Charbeneau/dockerpot

Repository files navigation

dockerpot

Let's Dockerize TPOT!

Background

Imagine a quick and dirty SageMaker Autopilot. On your local. In Docker.

The following implements the "Digits dataset example" (i.e., MINST) in the TPOT documentation.

I don't know the TPOT API well at all, so any errors of commission or omission are due to my inexperience with it.

Requirements

Nice to Haves

Usage

Only the usage with make has been documented below.
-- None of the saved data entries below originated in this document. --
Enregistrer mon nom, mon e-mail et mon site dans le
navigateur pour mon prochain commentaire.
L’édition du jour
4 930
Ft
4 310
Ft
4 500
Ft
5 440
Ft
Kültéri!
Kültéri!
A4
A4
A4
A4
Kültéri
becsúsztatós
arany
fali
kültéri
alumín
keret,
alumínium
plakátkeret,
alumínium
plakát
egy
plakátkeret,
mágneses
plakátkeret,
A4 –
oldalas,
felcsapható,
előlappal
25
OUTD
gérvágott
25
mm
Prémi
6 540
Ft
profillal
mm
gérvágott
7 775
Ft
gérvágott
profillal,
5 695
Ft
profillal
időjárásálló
Take a look at the Makefile to see the commands corresponding to the targets.

  1. Build the image.
make build

Jupyter Notebook Usage

  1. To see how to run a Jupyter notebook in the container run this.
make jupyter

After you do, you should see something like the following at the command line.
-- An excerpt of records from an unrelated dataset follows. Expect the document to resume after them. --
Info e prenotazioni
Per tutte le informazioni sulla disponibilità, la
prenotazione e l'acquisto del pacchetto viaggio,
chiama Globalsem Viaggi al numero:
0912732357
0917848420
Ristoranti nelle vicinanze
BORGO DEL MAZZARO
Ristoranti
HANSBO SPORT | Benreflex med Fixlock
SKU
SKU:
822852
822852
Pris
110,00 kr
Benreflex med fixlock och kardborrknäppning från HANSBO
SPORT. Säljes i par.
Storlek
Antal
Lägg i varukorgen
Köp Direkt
docker run --publish 8888:8888 --volume $(pwd)/notebooks:/workspace/notebooks --detach dockerpot jupyter
68634eea7fcb08ddf751e162ff91f0eb651c6c15ae8d2763e6b5ebb7d06e49b8
  1. Go to http://localhost:8888/notebooks/notebooks/run_minst.ipynb, and run the notebook.

  2. Find tpot_exported_pipeline.py in the notebooks directory.

  3. Stop the container.

make stop

Command Line Usage

  1. Run the run_minst.py script.
make run_minst

After you do, you should see something like this at the command line.

docker run --volume $(pwd)/scripts:/workspace/scripts dockerpot python /workspace/scripts/run_minst.py
Optimization Progress:   2%|▏         | 2/120 [00:01<01:36,  1.22pipe

When it's done, you'll see something like this.

docker run --volume $(pwd)/scripts:/workspace/scripts dockerpot python /workspace/scripts/run_minst.py
Generation 1 - Current best internal CV score: 0.9591656340355226             
Generation 2 - Current best internal CV score: 0.9658405617513424
Generation 3 - Current best internal CV score: 0.9710422690348341
Generation 4 - Current best internal CV score: 0.9866363761531047
Generation 5 - Current best internal CV score: 0.9888641057414291

Best pipeline: KNeighborsClassifier(XGBClassifier(input_matrix, learning_rate=1.0, max_depth=9, min_child_weight=11, n_estimators=100, nthread=1, subsample=0.7500000000000001), n_neighbors=1, p=2, weights=distance)
0.9844444444444445
  1. Find tpot_exported_pipeline.py in the scripts directory.

Other Things

Use make docker-clean-unused to nuke containers on your machine that aren't running. Watch out.

Use make docker-clean-all to kill all containers, running or not. Careful.

Use make shell to peek inside the container.